About this exercise:
Each line in the entries that has the word "your" has to be copied.

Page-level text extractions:
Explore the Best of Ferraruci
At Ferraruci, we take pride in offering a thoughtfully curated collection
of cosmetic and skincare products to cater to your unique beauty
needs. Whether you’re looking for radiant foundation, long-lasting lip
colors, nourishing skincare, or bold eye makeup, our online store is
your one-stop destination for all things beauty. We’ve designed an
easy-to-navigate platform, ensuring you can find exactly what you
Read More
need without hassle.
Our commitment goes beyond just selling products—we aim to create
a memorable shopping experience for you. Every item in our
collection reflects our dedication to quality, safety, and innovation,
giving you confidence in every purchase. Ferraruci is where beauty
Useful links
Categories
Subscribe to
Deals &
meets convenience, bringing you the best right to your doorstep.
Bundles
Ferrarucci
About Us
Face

* * *

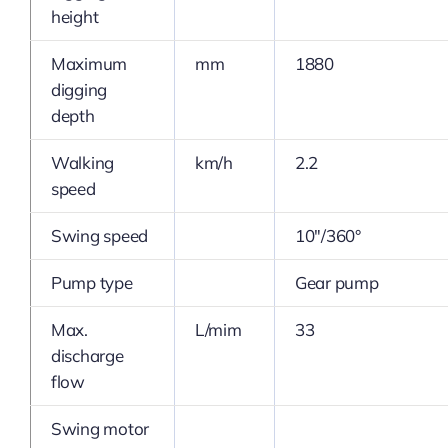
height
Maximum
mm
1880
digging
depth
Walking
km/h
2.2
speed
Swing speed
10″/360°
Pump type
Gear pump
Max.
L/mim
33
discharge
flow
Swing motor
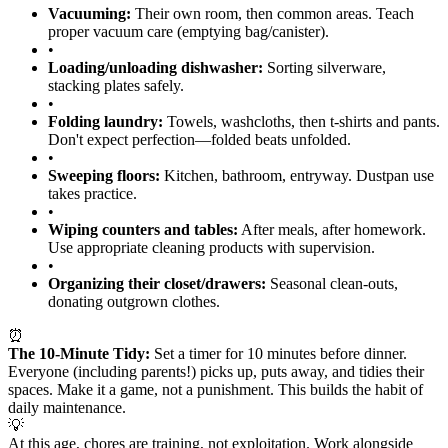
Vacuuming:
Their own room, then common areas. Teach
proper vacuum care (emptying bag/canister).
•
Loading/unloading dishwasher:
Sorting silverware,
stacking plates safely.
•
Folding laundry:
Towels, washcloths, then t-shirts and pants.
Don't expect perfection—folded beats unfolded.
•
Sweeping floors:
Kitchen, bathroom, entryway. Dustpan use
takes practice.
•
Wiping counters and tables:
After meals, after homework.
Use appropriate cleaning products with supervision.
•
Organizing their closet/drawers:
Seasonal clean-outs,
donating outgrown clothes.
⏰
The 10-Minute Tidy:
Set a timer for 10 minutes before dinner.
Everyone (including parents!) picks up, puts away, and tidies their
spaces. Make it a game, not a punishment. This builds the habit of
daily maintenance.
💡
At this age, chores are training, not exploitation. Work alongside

---

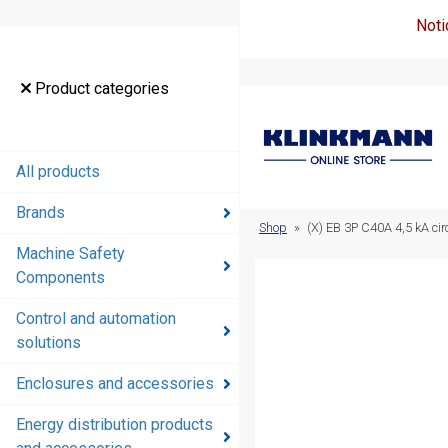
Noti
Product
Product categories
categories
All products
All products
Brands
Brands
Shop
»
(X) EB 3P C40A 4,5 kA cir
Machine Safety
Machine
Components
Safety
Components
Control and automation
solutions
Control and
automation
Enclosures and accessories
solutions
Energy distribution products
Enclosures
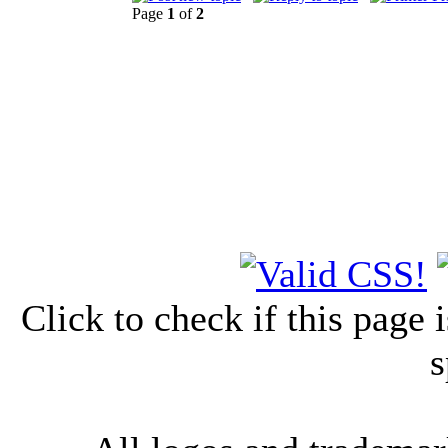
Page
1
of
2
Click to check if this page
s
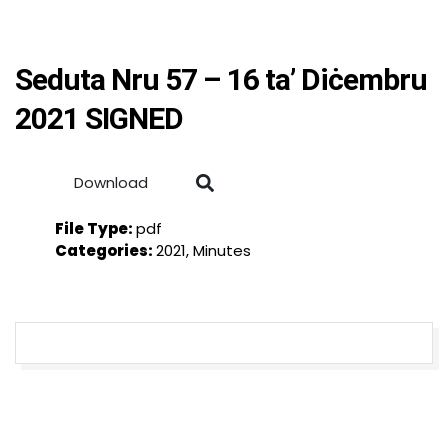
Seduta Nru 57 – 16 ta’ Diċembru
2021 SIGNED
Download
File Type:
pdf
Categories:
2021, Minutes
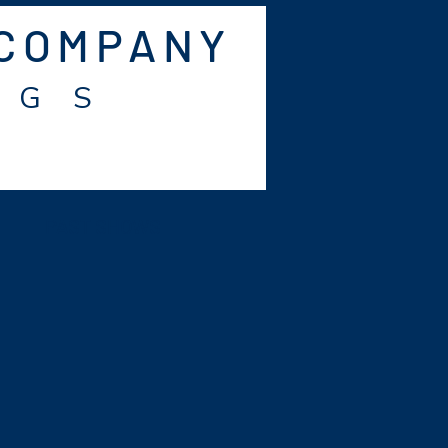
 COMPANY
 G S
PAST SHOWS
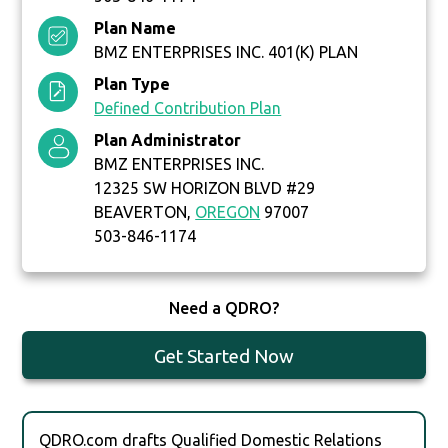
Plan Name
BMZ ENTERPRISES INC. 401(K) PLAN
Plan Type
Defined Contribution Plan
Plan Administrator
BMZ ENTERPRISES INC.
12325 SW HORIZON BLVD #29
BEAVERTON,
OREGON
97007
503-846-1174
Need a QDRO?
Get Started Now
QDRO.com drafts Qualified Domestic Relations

Exercise answer:
of cosmetic and skincare products to cater to your unique beauty
your one-stop destination for all things beauty. We’ve designed an
meets convenience, bringing you the best right to your doorstep.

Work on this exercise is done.